In Emergic.org Rajesh Jain quotes Mathieu Balez on good god Google and the emerging scene of the computing world. Specifically he says:
You will literally no longer need any software running on your local computer (except the Google Web-browser of course, and a network connection). The computing experience will involve booting your computer, logging into the net, and having access to all your programs (and most of your data) which will reside happily in the ether - all protected and secure, we will be assured, by the good god Google.
This is a scary proposition as this entails your personal information being available to a private enterprise. This is true for most mails hosted on web servers like hotmail, gmail and many others. Google goes a step forward and scans these emails to generate revenue for that 2GB of mail storage. And personally i am okay with using gmail for my personal emails. Afterall there is little information contained in my personal mails that will hurt me if made public or otherwise. However there is a real danger of complacency kicking in. Once you make a web mail as your preferred mailing service its very easy to go ahead and use that for creating accounts for your banking transactions, and other such information that you would rather keep protected and safe somewhere with you.

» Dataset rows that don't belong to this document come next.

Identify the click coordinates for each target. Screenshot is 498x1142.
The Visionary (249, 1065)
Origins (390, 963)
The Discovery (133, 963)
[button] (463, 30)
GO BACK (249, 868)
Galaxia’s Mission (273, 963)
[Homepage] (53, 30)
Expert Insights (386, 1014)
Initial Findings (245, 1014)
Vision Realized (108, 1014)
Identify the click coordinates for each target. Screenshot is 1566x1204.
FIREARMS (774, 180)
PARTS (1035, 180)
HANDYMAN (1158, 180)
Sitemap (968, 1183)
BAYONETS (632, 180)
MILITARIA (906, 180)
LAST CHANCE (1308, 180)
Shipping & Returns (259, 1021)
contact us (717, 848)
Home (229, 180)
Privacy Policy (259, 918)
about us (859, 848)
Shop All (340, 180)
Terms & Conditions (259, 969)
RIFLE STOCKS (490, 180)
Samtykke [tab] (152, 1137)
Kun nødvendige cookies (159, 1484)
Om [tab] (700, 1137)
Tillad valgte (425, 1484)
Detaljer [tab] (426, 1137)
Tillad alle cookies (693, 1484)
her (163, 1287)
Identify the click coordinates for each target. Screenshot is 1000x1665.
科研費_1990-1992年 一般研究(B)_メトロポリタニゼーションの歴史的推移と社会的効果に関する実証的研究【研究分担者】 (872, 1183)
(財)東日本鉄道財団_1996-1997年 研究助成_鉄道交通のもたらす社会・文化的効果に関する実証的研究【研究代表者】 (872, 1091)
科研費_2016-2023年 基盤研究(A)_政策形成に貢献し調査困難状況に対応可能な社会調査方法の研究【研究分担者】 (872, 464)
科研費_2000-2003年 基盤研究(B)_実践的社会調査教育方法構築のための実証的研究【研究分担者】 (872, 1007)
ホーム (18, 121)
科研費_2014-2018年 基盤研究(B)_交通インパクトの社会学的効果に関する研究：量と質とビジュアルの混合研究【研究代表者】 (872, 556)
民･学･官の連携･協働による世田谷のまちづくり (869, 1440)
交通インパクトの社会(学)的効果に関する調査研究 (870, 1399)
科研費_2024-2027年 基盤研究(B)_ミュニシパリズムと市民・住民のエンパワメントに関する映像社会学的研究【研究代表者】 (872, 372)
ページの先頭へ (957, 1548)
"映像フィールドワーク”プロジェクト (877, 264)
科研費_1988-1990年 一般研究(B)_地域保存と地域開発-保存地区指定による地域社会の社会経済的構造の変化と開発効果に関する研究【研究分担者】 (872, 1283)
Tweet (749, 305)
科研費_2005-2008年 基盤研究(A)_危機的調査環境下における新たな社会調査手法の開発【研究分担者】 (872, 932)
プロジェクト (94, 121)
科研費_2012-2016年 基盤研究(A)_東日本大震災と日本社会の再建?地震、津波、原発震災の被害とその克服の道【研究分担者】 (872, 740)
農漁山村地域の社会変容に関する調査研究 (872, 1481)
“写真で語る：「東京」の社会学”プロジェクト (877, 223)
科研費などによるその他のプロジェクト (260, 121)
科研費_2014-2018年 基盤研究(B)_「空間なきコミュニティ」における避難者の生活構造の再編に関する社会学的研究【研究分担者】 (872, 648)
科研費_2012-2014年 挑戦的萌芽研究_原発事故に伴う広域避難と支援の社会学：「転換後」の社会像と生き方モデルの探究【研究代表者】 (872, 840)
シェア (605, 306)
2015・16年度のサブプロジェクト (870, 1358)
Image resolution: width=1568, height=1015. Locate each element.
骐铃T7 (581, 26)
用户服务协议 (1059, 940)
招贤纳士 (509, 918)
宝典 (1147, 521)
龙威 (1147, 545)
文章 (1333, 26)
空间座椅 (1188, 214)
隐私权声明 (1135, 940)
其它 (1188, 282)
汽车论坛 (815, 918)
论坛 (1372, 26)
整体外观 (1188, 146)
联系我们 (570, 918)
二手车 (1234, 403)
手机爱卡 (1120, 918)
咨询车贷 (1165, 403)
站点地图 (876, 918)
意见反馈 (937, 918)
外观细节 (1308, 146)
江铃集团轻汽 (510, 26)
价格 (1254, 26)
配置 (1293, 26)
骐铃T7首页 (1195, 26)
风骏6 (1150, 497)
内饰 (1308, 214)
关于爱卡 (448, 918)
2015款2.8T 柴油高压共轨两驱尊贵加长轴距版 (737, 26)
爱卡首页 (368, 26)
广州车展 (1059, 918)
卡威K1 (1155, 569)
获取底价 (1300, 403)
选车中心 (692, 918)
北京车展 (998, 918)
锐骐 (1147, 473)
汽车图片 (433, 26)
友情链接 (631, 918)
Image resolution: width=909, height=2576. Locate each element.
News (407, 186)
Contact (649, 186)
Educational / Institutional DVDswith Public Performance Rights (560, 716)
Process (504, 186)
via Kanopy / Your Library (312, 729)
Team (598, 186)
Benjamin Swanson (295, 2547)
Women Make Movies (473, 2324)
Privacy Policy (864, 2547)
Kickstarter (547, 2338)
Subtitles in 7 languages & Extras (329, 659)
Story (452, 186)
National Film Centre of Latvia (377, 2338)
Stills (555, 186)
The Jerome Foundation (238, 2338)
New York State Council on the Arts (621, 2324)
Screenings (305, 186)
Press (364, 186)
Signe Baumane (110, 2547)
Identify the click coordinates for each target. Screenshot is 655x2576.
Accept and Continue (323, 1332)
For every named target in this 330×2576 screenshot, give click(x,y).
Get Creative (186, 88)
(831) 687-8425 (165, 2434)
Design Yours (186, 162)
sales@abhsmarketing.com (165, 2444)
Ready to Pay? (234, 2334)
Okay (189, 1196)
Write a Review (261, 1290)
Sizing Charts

But were the possibilities cited above to come alive, what then happens to all of your data. All files that you keep, all pictures and everything that is personal, and would be embarassing if not downright damaging in some way or the other, were this informaiton to become public? Either through malicious intent or because some hacker was able to access your information stored in a public server; or worse still a malfunction in the security setup of this web OS.
Would you then be able to trust such an operating system and replace your existing OS with such a web based system where the security, though guaranteed, may not provide peace of mind. Guess so, after all financial transactions over the highly insecure internet has become a reality.